Set up a production-ready Apache Kafka cluster with SSL security, ZooKeeper ensemble, and comprehensive monitoring using JMX and Prometheus for high-throughput message streaming.
Prerequisites
- At least 3 servers with 4GB RAM each
- Root or sudo access
- Network connectivity between cluster nodes
- Basic understanding of distributed systems
What this solves
Apache Kafka is a distributed streaming platform that handles high-throughput, fault-tolerant message streaming for modern applications. This tutorial sets up a production-ready Kafka cluster with multiple brokers, ZooKeeper ensemble coordination, SSL/SASL security, and monitoring integration for enterprise workloads.
Step-by-step installation
Update system packages and install Java
Kafka requires Java 11 or higher to run. Start by updating your system and installing OpenJDK.
sudo apt update && sudo apt upgrade -y
sudo apt install -y openjdk-17-jdk wget curl net-tools
Verify Java installation and set JAVA_HOME:
java -version
export JAVA_HOME=/usr/lib/jvm/java-17-openjdk-amd64
echo 'export JAVA_HOME=/usr/lib/jvm/java-17-openjdk-amd64' >> ~/.bashrc
Create Kafka user and directory structure
Create a dedicated user for Kafka services and set up the directory structure with proper permissions.
sudo useradd -r -m -s /bin/bash kafka
sudo mkdir -p /opt/kafka /var/log/kafka /var/lib/kafka/data /var/lib/zookeeper
sudo chown -R kafka:kafka /opt/kafka /var/log/kafka /var/lib/kafka /var/lib/zookeeper
Download and install Kafka
Download the latest Kafka binary distribution and extract it to the installation directory.
cd /tmp
wget https://downloads.apache.org/kafka/2.8.2/kafka_2.13-2.8.2.tgz
tar -xzf kafka_2.13-2.8.2.tgz
sudo mv kafka_2.13-2.8.2/* /opt/kafka/
sudo chown -R kafka:kafka /opt/kafka
sudo chmod -R 755 /opt/kafka
Configure ZooKeeper ensemble
Set up ZooKeeper configuration for a three-node ensemble. This provides fault tolerance and prevents split-brain scenarios.
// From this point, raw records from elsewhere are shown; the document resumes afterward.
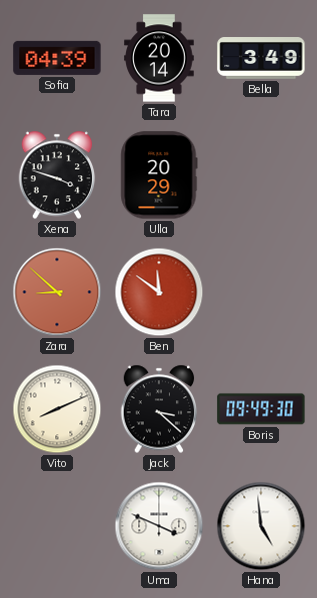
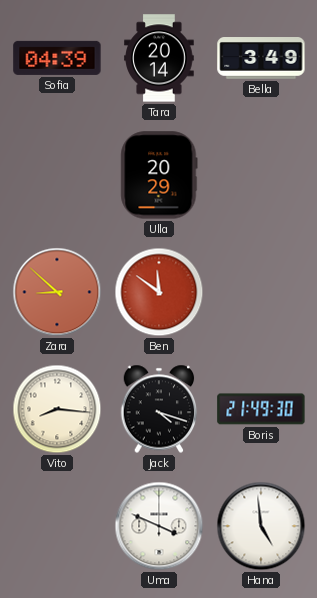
Xena: 3:48 -> none
Vito: 8:11 -> 8:16
Jack: 3:22 -> 4:18
Boris: 09:49 -> 21:49
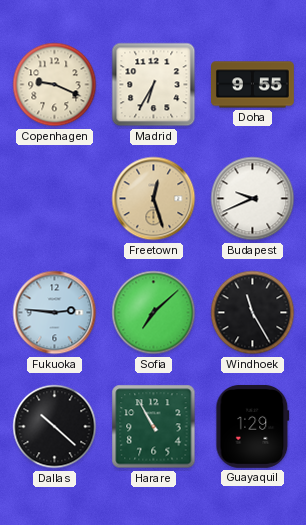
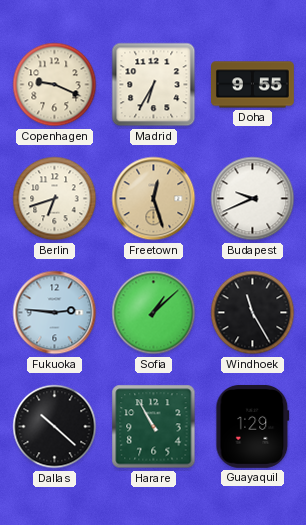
Berlin: none -> 6:42
Sofia: 7:08 -> 1:08
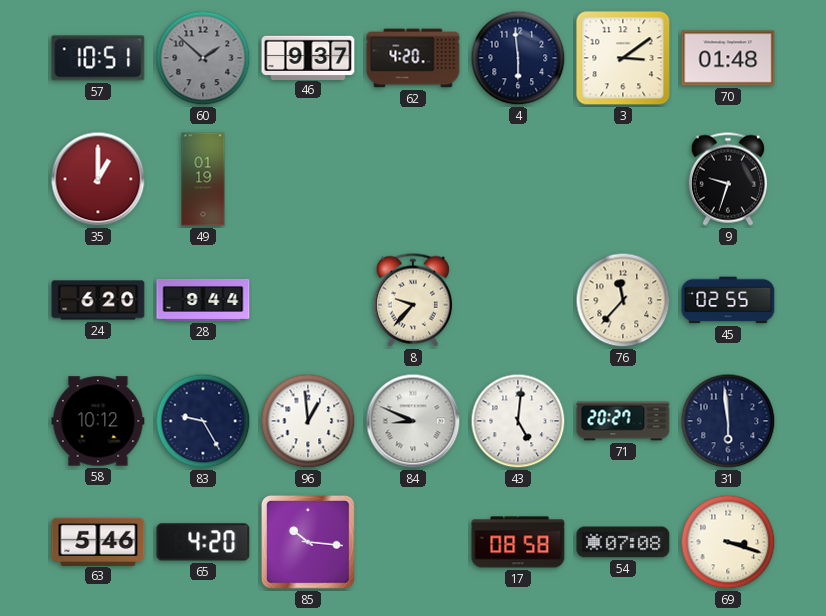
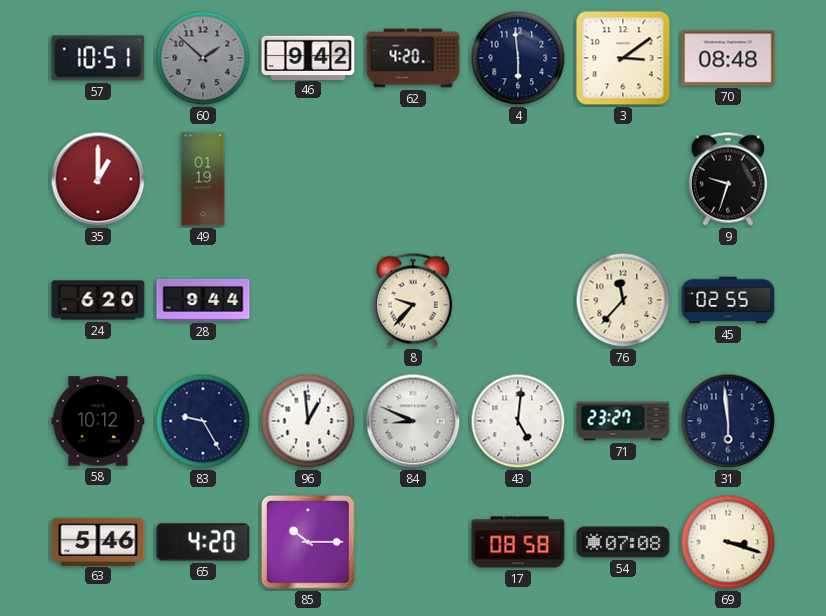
46: 9:37 -> 9:42
70: 01:48 -> 08:48
71: 20:27 -> 23:27
85: 10:16 -> 10:15
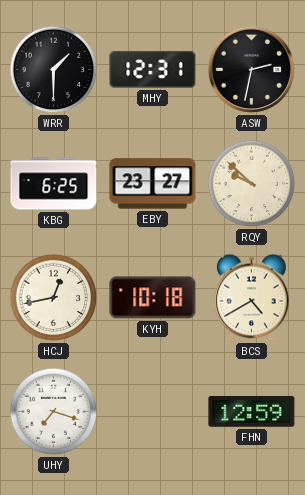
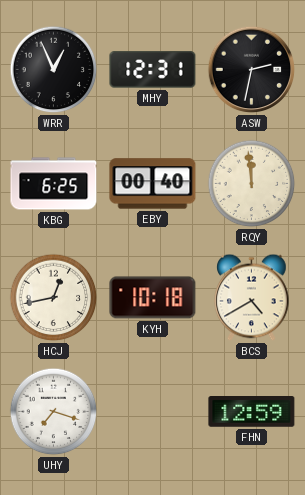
WRR: 1:30 -> 12:56
EBY: 23:27 -> 00:40
RQY: 9:52 -> 11:59
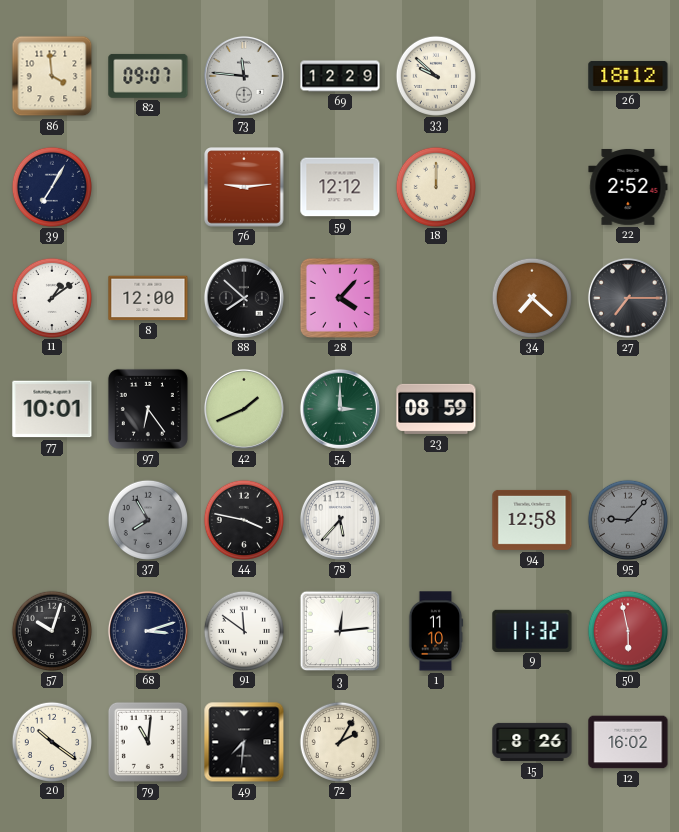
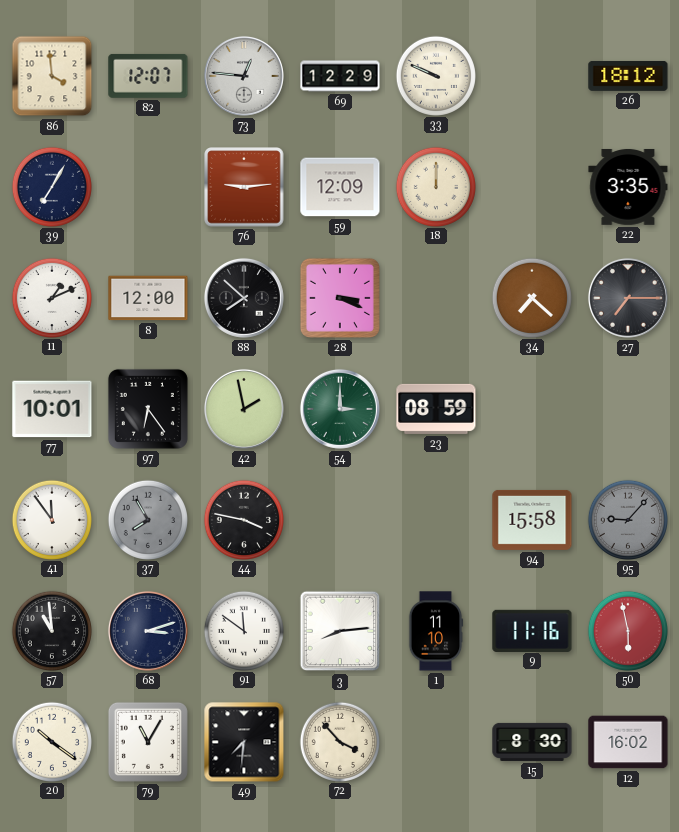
82: 09:07 -> 12:07
73: 11:46 -> 12:46
33: 9:52 -> 9:49
59: 12:12 -> 12:09
22: 2:52 -> 3:35
11: 1:09 -> 1:11
28: 4:07 -> 3:19
42: 1:41 -> 1:58
41: none -> 11:54
78: 5:37 -> none
94: 12:58 -> 15:58
57: 10:03 -> 10:59
3: 12:14 -> 8:14
9: 11:32 -> 11:16
79: 11:01 -> 11:05
72: 2:05 -> 3:53
15: 8:26 -> 8:30
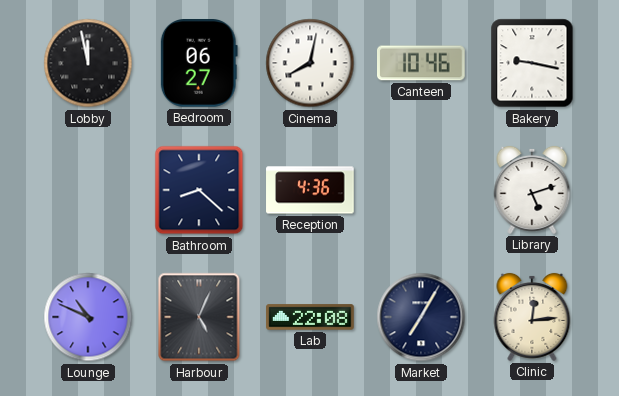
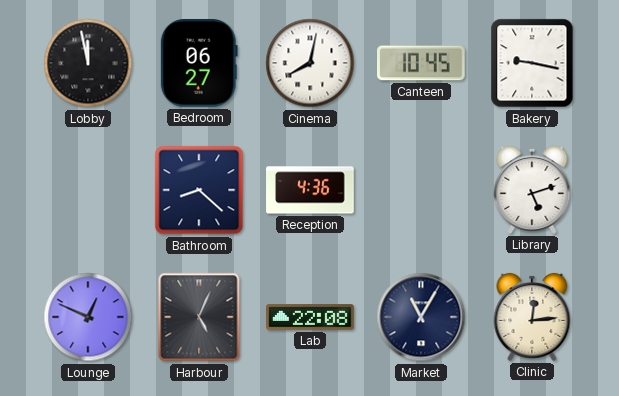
Canteen: 10:46 -> 10:45
Lounge: 10:49 -> 12:49
Market: 7:05 -> 11:05
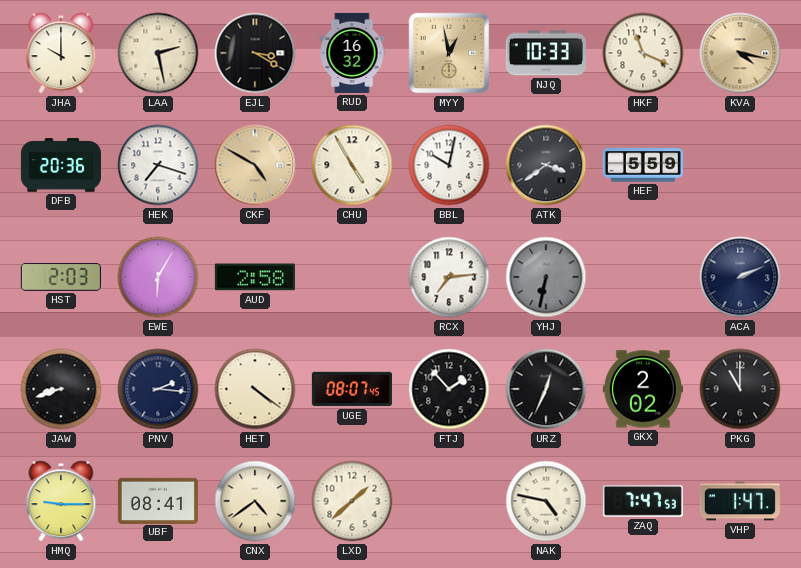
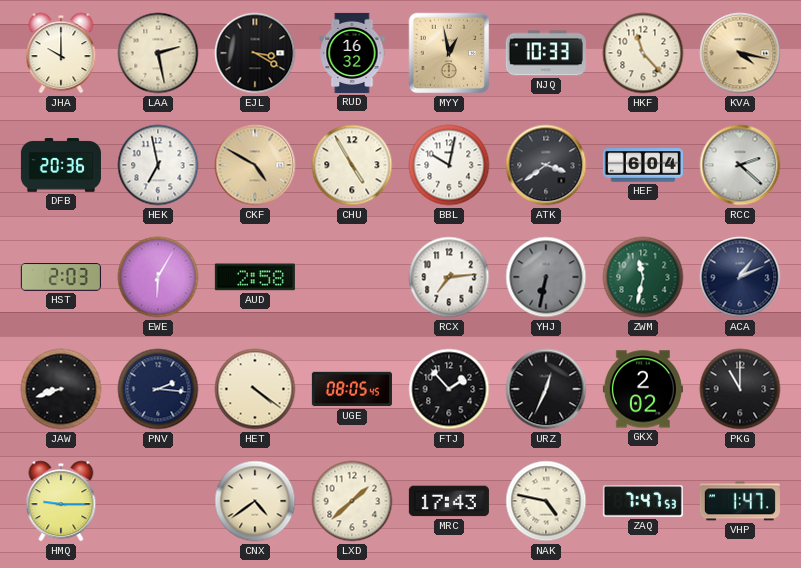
HKF: 11:19 -> 11:23
HEK: 7:18 -> 6:58
HEF: 5:59 -> 6:04
RCC: none -> 2:22
ZWM: none -> 11:32
ACA: 2:11 -> 1:11
UGE: 08:07 -> 08:05
UBF: 08:41 -> none
MRC: none -> 17:43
dataDir=/var/lib/zookeeper
clientPort=2181
maxClientCnxns=0
tickTime=2000
initLimit=10
syncLimit=5
server.1=kafka-node1.example.com:2888:3888
server.2=kafka-node2.example.com:2888:3888
server.3=kafka-node3.example.com:2888:3888
4lw.commands.whitelist=*
autopurge.snapRetainCount=3
autopurge.purgeInterval=24
Create myid file for each ZooKeeper node (use 1 for first node, 2 for second, 3 for third):
echo "1" | sudo tee /var/lib/zookeeper/myid
sudo chown kafka:kafka /var/lib/zookeeper/myid
sudo chmod 644 /var/lib/zookeeper/myid
Configure Kafka broker settings
Configure the primary Kafka server properties for clustering, performance, and reliability.
broker.id=1
listeners=PLAINTEXT://0.0.0.0:9092,SSL://0.0.0.0:9093
advertised.listeners=PLAINTEXT://kafka-node1.example.com:9092,SSL://kafka-node1.example.com:9093
log.dirs=/var/lib/kafka/data
num.network.threads=8
num.io.threads=16
socket.send.buffer.bytes=102400
socket.receive.buffer.bytes=102400
socket.request.max.bytes=104857600
num.partitions=3
num.recovery.threads.per.data.dir=2
offsets.topic.replication.factor=3
transaction.state.log.replication.factor=3
transaction.state.log.min.isr=2
log.retention.hours=168
log.segment.bytes=1073741824
log.retention.check.interval.ms=300000
zookeeper.connect=kafka-node1.example.com:2181,kafka-node2.example.com:2181,kafka-node3.example.com:2181
zookeeper.connection.timeout.ms=18000
group.initial.rebalance.delay.ms=0
min.insync.replicas=2
default.replication.factor=3
auto.create.topics.enable=false
delete.topic.enable=true
Configure SSL security
Set up SSL certificates for encrypted client-broker and inter-broker communication.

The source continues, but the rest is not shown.